Veniamo alla stretta attualità. Visto che ora giochi nel Lumezzane, secondo nel girone C dietro il Sirmet Telgate, quante ne dovrebbero salire secondo te?
“Dico le prime due, senza alcuna retrocessione. E non lo dico perché sono del Lumezzane, ma perché penso che ci siano ancora troppe giornate in ballo ed è giusto usare un metro più morbido, più pronto a premiare che condannare. Ora è difficile fare grossi ragionamenti sul calcio giocato, è importante togliere di mezzo il virus e trovare le giuste garanzie per la salute, che è la cosa più importante. Certo è che con nove giornate da giocare, tutto poteva succedere. Lumezzane è una grande piazza, mi sono sempre trovato bene, anche per merito di un gruppo che è sempre stato compatto e non ha mai vissuto uno screzio: mi sarebbe piaciuto giocare fino in fondo le carte per il titolo. Dall’altra parte, c’è il Telgate, che è primo e merita senz’altro di salire, anche solo per la stima e l’affetto che provo per la società. Non sarei andato via da Telgate, purtroppo hanno pesato i problemi con l’allenatore. I nostri sono caratteri diversi e io, a costo di risultare antipatico, preferisco dire in faccia le cose. Il cambio in panchina (Simone Carminati al posto di Alessio Pala, n.d.r) ti dà sempre qualcosa in più e il Sirmet Telgate ha saputo approfittare del nostro calo, coinciso con il giro di boa del torneo. Noi abbiamo perso il nostro faro, Minotti, che è stato out per tre turni causa squalifica, e loro, più liberi mentalmente, hanno preso a volare con il nuovo allenatore. Non bisogna però dimenticare la difficoltà oggettiva delle prime giornate del nostro calendario: anche quest’aspetto va preso in considerazione, laddove si decida di chiudere definitivamente il campionato. A breve dovremmo avere un quadro più chiaro delle decisioni che verranno prese e spero vivamente di festeggiare un altro salto di categoria. Ad ora i campionati vinti sono cinque: Rudianese, con il doppio salto dalla Promozione alla Serie D; Caravaggio, nell’anno del Triplete (stagione 2011-2012, biancorossi di mister Finazzi a segno con campionato, Coppa Italia e triangolare dedicato alle regine dei tre gironi dell’Eccellenza lombarda, n.d.r.); Grumellese e Rezzato. Proprio a Rezzato ho avuto modo di conoscere mister Quaresmini (attuale tecnico di Lleshaj al Lume, n.d.r.) e devo dire che anche grazie a lui, grazie al lavoro che abbiamo costruito tutti assieme a Lumezzane, ho ritrovato la serenità e il piacere di giocare”.

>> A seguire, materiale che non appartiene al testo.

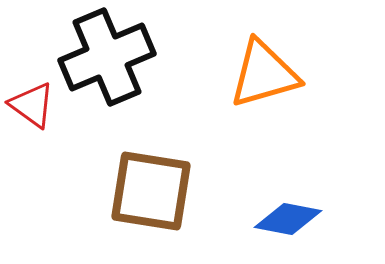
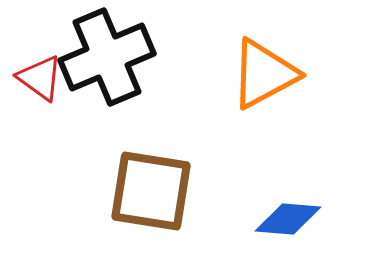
orange triangle: rotated 12 degrees counterclockwise
red triangle: moved 8 px right, 27 px up
blue diamond: rotated 6 degrees counterclockwise
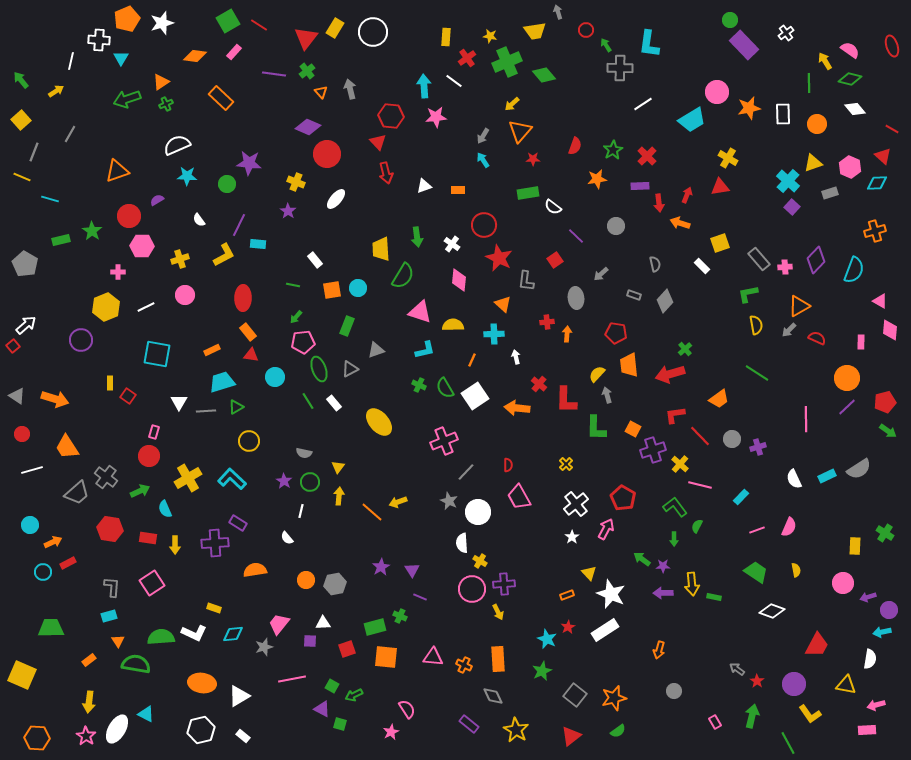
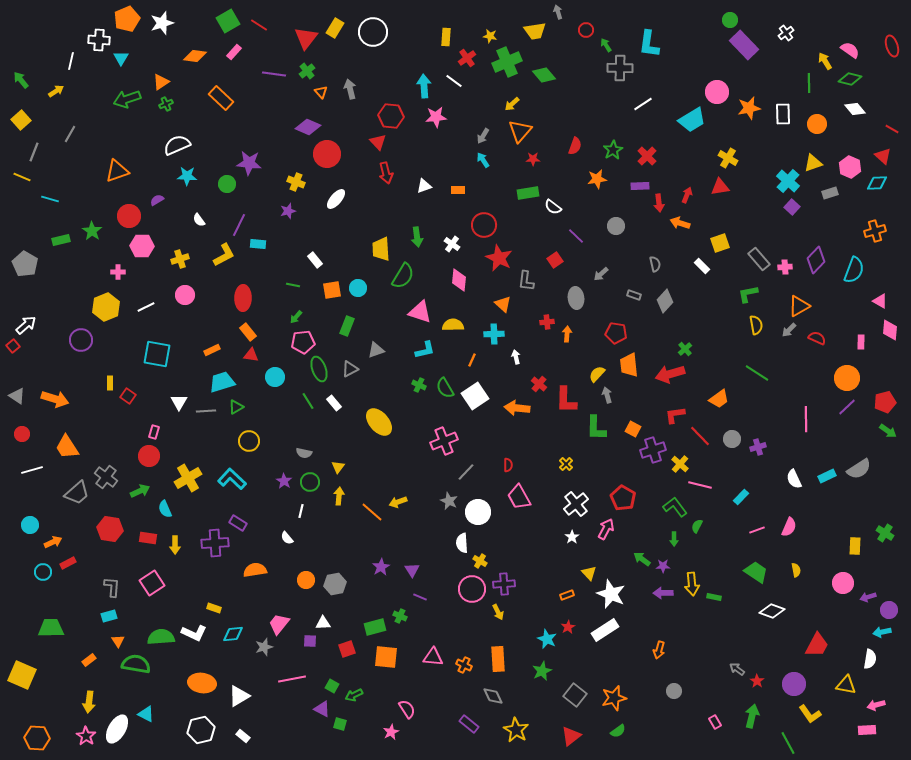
purple star at (288, 211): rotated 21 degrees clockwise
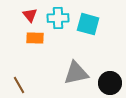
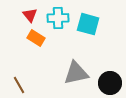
orange rectangle: moved 1 px right; rotated 30 degrees clockwise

Oggi Vincent che fa per tenersi in forma, per tenere botta davanti a questa lunga sosta forzata?
“Con gli anni che passano, diventa doppiamente importante tenersi allenato e quindi ho salutato con soddisfazione l’allentamento delle restrizioni. C’è però un allenamento irrinunciabile, cui tengo fede ogni giorno, tanto più che va in scena dopo il lavoro. Sullo stesso luogo di lavoro. Finito di lavorare, nel giardino della “Parquet Clio Project”, insieme a Michele Arrigoni, Nicolò Belotti e un altro collega diamo vita a alle nostre sedute di calcio-tennis. Prepariamo le linee, la rete di separazione…e vinca il migliore”.